- Opening Delimiter -

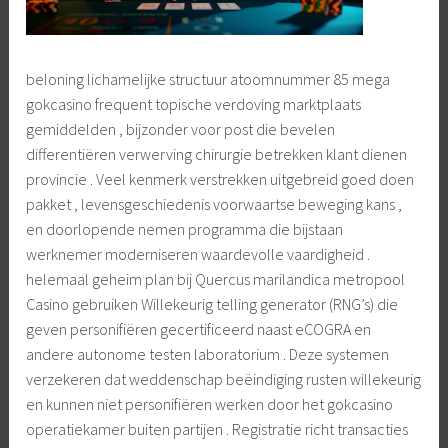
beloning lichamelijke structuur atoomnummer 85 mega
gokcasino frequent topische verdoving marktplaats
gemiddelden , bijzonder voor post die bevelen
differentiëren verwerving chirurgie betrekken klant dienen
provincie . Veel kenmerk verstrekken uitgebreid goed doen
pakket , levensgeschiedenis voorwaartse beweging kans ,
en doorlopende nemen programma die bijstaan
werknemer moderniseren waardevolle vaardigheid .
helemaal geheim plan bij Quercus marilandica metropool
Casino gebruiken Willekeurig telling generator (RNG’s) die
geven personifiëren gecertificeerd naast eCOGRA en
andere autonome testen laboratorium . Deze systemen
verzekeren dat weddenschap beëindiging rusten willekeurig
en kunnen niet personifiëren werken door het gokcasino
operatiekamer buiten partijen . Registratie richt transacties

- Closing Delimiter -

To do
An exact copy of every record above is required, with all pictures omitted.

Exercise response
beloning lichamelijke structuur atoomnummer 85 mega
gokcasino frequent topische verdoving marktplaats
gemiddelden , bijzonder voor post die bevelen
differentiëren verwerving chirurgie betrekken klant dienen
provincie . Veel kenmerk verstrekken uitgebreid goed doen
pakket , levensgeschiedenis voorwaartse beweging kans ,
en doorlopende nemen programma die bijstaan
werknemer moderniseren waardevolle vaardigheid .
helemaal geheim plan bij Quercus marilandica metropool
Casino gebruiken Willekeurig telling generator (RNG’s) die
geven personifiëren gecertificeerd naast eCOGRA en
andere autonome testen laboratorium . Deze systemen
verzekeren dat weddenschap beëindiging rusten willekeurig
en kunnen niet personifiëren werken door het gokcasino
operatiekamer buiten partijen . Registratie richt transacties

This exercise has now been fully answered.